22 January 2009

Why Some People Can't Be Taken Seriously

"Conservative" "economist" talking head Larry Kudlow, he of the gruff-voice, staccato non sequiturs (the financial Larry King, HELLO!) on CNBC wrote the following in December 2007:

Bush Boom Continues [Larry Kudlow]
There is no recession.
Despite all the doom and gloom from the economic pessimistas (me: I can't tell you how much I loathe the nonsensical practice, usually by conservatives, of adding "istas" as a suffix as a method of belittling or demeaning those with the temerity to disagree with them), the resilient U.S economy continues moving ahead—quarter after quarter, year after year—defying dire forecasts and delivering positive growth. In fact, we are about to enter the seventh consecutive year of the Bush boom.
The pessimistas are a persistent bunch. In 2006, they were certain a
recession was just around the corner. They were wrong. Instead, the
economy posted two consecutive quarters of near or above four-percent
Earlier today, a doom and gloom economic forecast from Macro Economic Advisors was released predicting zero percent growth in the fourth quarter. This report is off by at least two percentage points. These guys are going to wind up with egg on their faces.
Here are the facts: Americans are working. The 4.7 percent unemployment number remains at an historical low. On a three-month rolling basis, the U.S. economy has added over 100,000 jobs. Meanwhile, the household job count shows that an average of 303,000 jobs have been added in the last three months.
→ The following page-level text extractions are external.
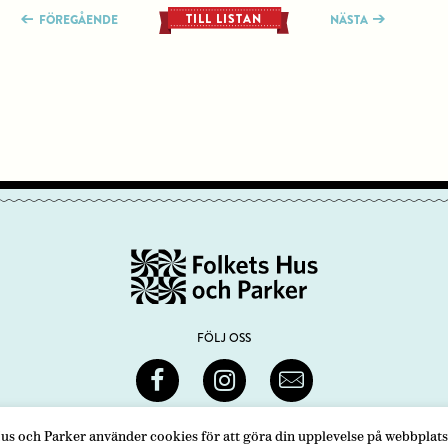
TILL LISTAN
FÖREGÅENDE
NÄSTA
FÖLJ OSS
us och Parker använder cookies för att göra din upplevelse på webbplats
 MEDLEMMAR
INTEGRITETSPOLICY
PRESS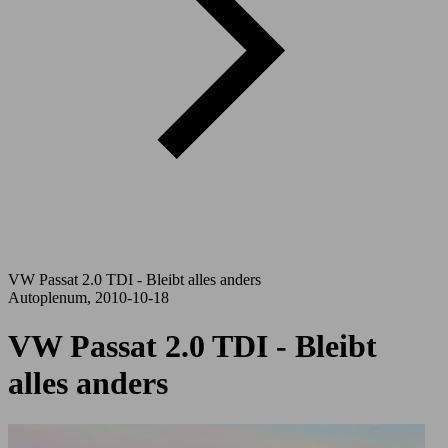
VW Passat 2.0 TDI - Bleibt alles anders
Autoplenum, 2010-10-18
VW Passat 2.0 TDI - Bleibt
alles anders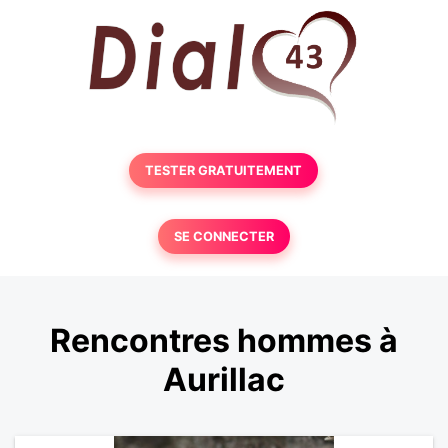
TESTER GRATUITEMENT
SE CONNECTER
Rencontres hommes à
Aurillac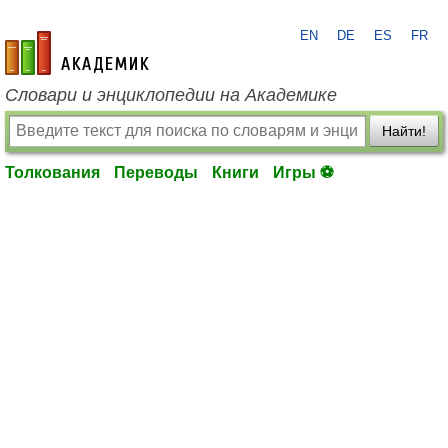
EN
DE
ES
FR
academic.ru
Словари и энциклопедии на Академике
Найти!
Толкования
Переводы
Книги
Игры ⚽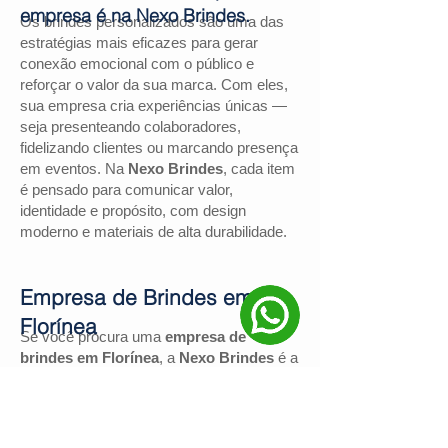
empresa é na Nexo Brindes.
Os brindes personalizados são uma das
estratégias mais eficazes para gerar
conexão emocional com o público e
reforçar o valor da sua marca. Com eles,
sua empresa cria experiências únicas —
seja presenteando colaboradores,
fidelizando clientes ou marcando presença
em eventos. Na
Nexo Brindes
, cada item
é pensado para comunicar valor,
identidade e propósito, com design
moderno e materiais de alta durabilidade.
Empresa de Brindes em
Florínea
Se você procura uma
empresa de
brindes em Florínea
, a
Nexo Brindes
é a
escolha certa. Com mais de
130
avaliações positivas no Google
e nota
4,9
, somos reconhecidos pela excelência
no atendimento e pelas soluções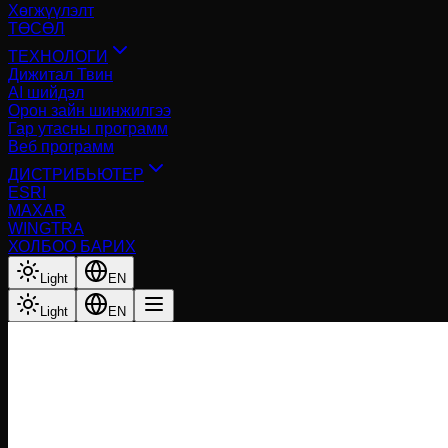
Хөгжүүлэлт
ТӨСӨЛ
ТЕХНОЛОГИ
Дижитал Твин
AI шийдэл
Орон зайн шинжилгээ
Гар утасны программ
Веб программ
ДИСТРИБЬЮТЕР
ESRI
MAXAR
WINGTRA
ХОЛБОО БАРИХ
Light
EN
Light
EN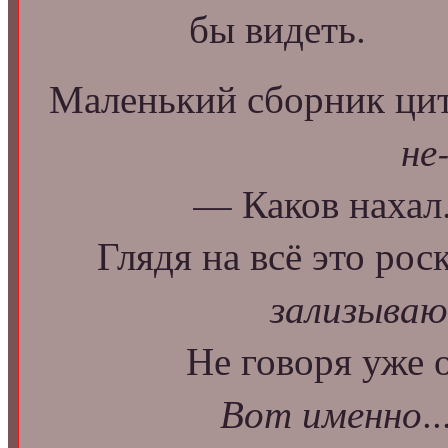
бы видеть.
Маленький сборник цита
не
— Каков нахал.
Глядя на всё это рос
зализываю
Не говоря уже о
Вот именно
.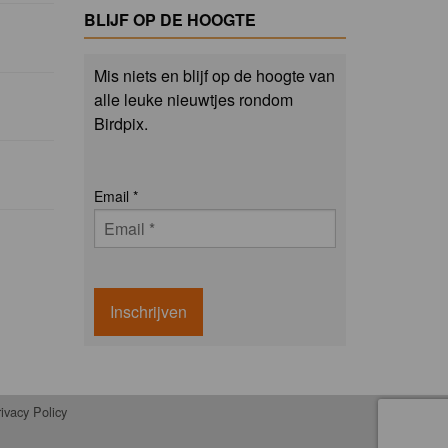
BLIJF OP DE HOOGTE
Mis niets en blijf op de hoogte van
alle leuke nieuwtjes rondom
Birdpix.
Email
*
Inschrijven
ivacy Policy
This is noteworthy because it suggests that the job market is turning around.
Hours worked are growing more than 1-percent annually, while workers' wages are running 3.8 percent, a full percentage point ahead of inflation. As for this week's productivity report, it was nothing short of spectacular: the 6.3 percent productivity gain was the best in four years. A rise in productivity is good for growth. It's good for profits. And it's good for low inflation.
Speaking of inflation, business inflation is down from 3.5 percent just
over a year ago to 1.5 percent today. Meanwhile, oil prices have retreated to $88. And, to top it all off, last night we received a tremendous new number showing household net wealth has headed even higher. It stands at a record $59 trillion dollars. That's more than seven percent above a year ago.
Another factoid worth considering is that mortgage refinancings are soaring at lower rates. Since June, they are up nearly 70 percent, while mortgage rates on 15 and 30-year loans are down nearly a 100 basis points. That is a very positive, very welcome development that ought to cushion the plunge in home sales, and maybe even prices.
Down in Washington, Democrats are stuck with a Keynesian message of
economic pessimism, spending increases, and tax hikes to finance their big government proposals
. Unfortunately, they still refuse to acknowledge that tax rates have a profound effect on behavior. This kind of tax and spend, big government, Walter Mondale approach may come back to haunt them at the polls next year.
The GOP, on the other hand, has a positive supply-side message
of limited government, lower spending, and lower tax rates. And while it's true that the recent Republican-led Congress failed to adhere to its fiscal lodestars, the statute of limitations is quickly running out on that score
Incidentally, Democrats have not offered a single spending cut proposal
during their time at the helm. Not one. That's just one reason why—not to mention what I expect to be continuing growth in 2008— I believe the economic pendulum will soon swing in favor of the GOP.
There's no recession coming.
The pessimistas were wrong. It's not going to happen. At a bare minimum, we are looking at Goldilocks 2.0. (And that's a minimum). Goldilocks is alive and well. The Bush boom is alive and well. It's finishing up its sixth consecutive year with more to come. Yes, it's still the greatest story never told.
12/07 08:18 PM

All emphasis added by me. This is the problem when you have someone with an agenda, or rather a humongous axe to grind, playing at analysis. His desire to present the Republicans in the best light possible, instead of objectively analyzing the economic trends, blinds Mr. Kudlow to reality.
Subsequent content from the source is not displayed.